Prior to the commercial condo conclusion, Denham Wolf modeled multiple scenarios for CP of NYS, such as the colocation of a 28,000-square-foot administrative headquarters, a 15,000-square-foot Federally Qualified Health Center, and a substantial amount of affordable housing, incorporating existing buildings and development opportunities in modeling the scenario. Ultimately, CP of NYS decided to acquire an administration-only site, and found a home in a 31,000-square-foot commercial condo in the Financial District—a purchase that made sense for an organization of its size and stability, and serves as a case study in renting versus ownership.

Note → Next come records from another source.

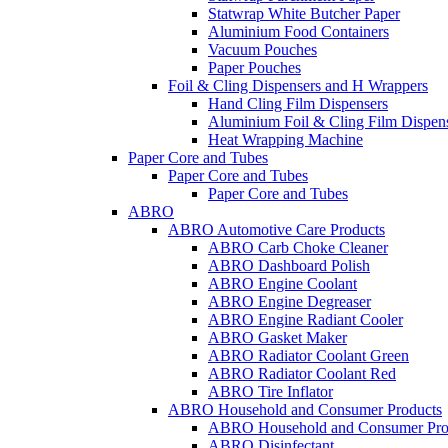
Statwrap White Butcher Paper
Aluminium Food Containers
Vacuum Pouches
Paper Pouches
Foil & Cling Dispensers and H Wrappers
Hand Cling Film Dispensers
Aluminium Foil & Cling Film Dispen
Heat Wrapping Machine
Paper Core and Tubes
Paper Core and Tubes
Paper Core and Tubes
ABRO
ABRO Automotive Care Products
ABRO Carb Choke Cleaner
ABRO Dashboard Polish
ABRO Engine Coolant
ABRO Engine Degreaser
ABRO Engine Radiant Cooler
ABRO Gasket Maker
ABRO Radiator Coolant Green
ABRO Radiator Coolant Red
ABRO Tire Inflator
ABRO Household and Consumer Products
ABRO Household and Consumer Pro
ABRO Disinfectant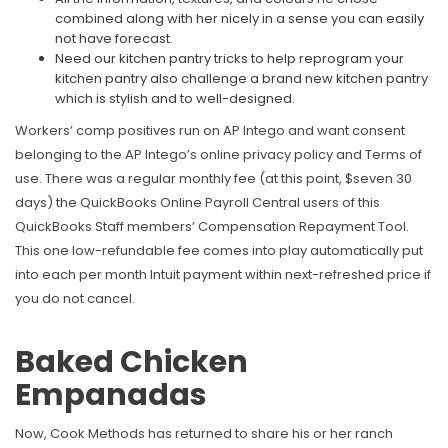
combined along with her nicely in a sense you can easily
not have forecast.
Need our kitchen pantry tricks to help reprogram your
kitchen pantry also challenge a brand new kitchen pantry
which is stylish and to well-designed.
Workers’ comp positives run on AP Intego and want consent
belonging to the AP Intego’s online privacy policy and Terms of
use. There was a regular monthly fee (at this point, $seven 30
days) the QuickBooks Online Payroll Central users of this
QuickBooks Staff members’ Compensation Repayment Tool.
This one low-refundable fee comes into play automatically put
into each per month Intuit payment within next-refreshed price if
you do not cancel.
Baked Chicken
Empanadas
Now, Cook Methods has returned to share his or her ranch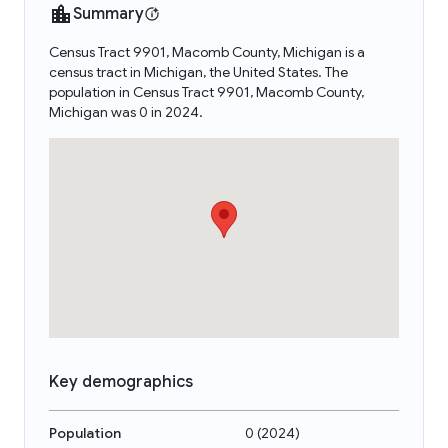
Summary
Census Tract 9901, Macomb County, Michigan is a
census tract in Michigan, the United States. The
population in Census Tract 9901, Macomb County,
Michigan was 0 in 2024.
Key demographics
Population
0
(
2024
)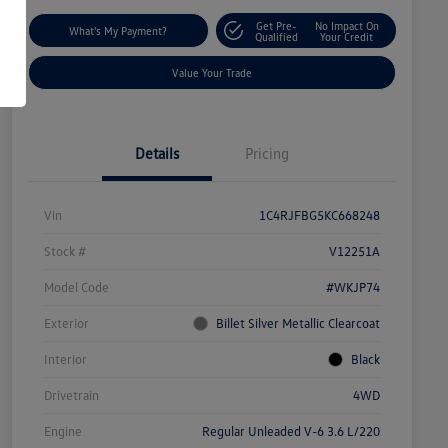
Get Pre-
No Impact On
What's My Payment?
Qualified
Your Credit
Value Your Trade
Details
Pricing
Vin
1C4RJFBG5KC668248
Stock #
V12251A
Model Code
#WKJP74
Exterior
Billet Silver Metallic Clearcoat
Interior
Black
Drivetrain
4WD
Engine
Regular Unleaded V-6 3.6 L/220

“Almost every nonprofit who hires us today asks us ‘should we buy,’” said Wolf of the transaction. “And it’s certainly true that the inventory of commercial condos has increased over the years. We take our clients through a very detailed analysis of ownership versus leasing. Ownership typically makes more sense by year twelve, thirteen or fourteen, assuming that an organization has the ability to come up with the capital up front and has the consistency of funding, as the reduced flexibility of ownership can make it a riskier option.

“A commercial condo made sense in the case of CP of NYS because they are stable and have consistent funding,” said Wolf. “They were also able to get their hands on enough money to make the purchase.”

CP of NYS will sit alongside many other nonprofits in its new space at 40 Rector, and will continue to live out its mission in its new home.

The Bigger Picture

All that glitters… is in the nonprofit sphere.

According to the team at Denham Wolf, nonprofits previously found a home along Seventh Avenue, in the high 20s and low 30s, but they have since been priced out and have moved to Eighth Avenue, which is now teeming with nonprofits.

“It depends on the client,” said Wolf. “If they want a fancier building they tend to go to lower Manhattan, but we definitely still do a lot of deals in the Garment Center as well. We’ve also worked on a ton of program-intensive site searches, so that’s everything from health to education centers, which are usually tied to specific neighborhoods throughout the five boroughs.”

Denham Wolf itself is located on Eighth Avenue, in a building in which it has negotiated 150,000 square feet of nonprofit space, allowing for more facetime and connection between the firm and the nonprofit community. Because, ultimately, for the team at Denham Wolf, passion and pride is at the epicenter of all that the firm does.

“I am tremendously proud of this organization,” said Wolf. “Before we founded Denham Wolf we spent a great deal of time interviewing nonprofits—and many were upset because they were perceived as not having any money, and landlords weren’t treating them well. We’ve established a whole new environment in commercial real estate, one where people see nonprofits as creating value.”

And this culture of value is especially important in New York City, where the nonprofit sphere plays a major role. Denham Wolf sees itself as participating in the improvement of the city and contributing to its overall health, and it does so with an unparalleled team of experts that genuinely care about their craft.

“I feel honored to be in this space and fortunate that it’s been such a good run, and that we’ve been able to bring so much to this city,” concluded Wolf. “We do phenomenal work for these organizations, and we consistently go above and beyond. I’m proud of that. I’m proud of what we’ve accomplished in 21 years, and what we will continue to accomplish in the future.”

And that’s a mission you can count on.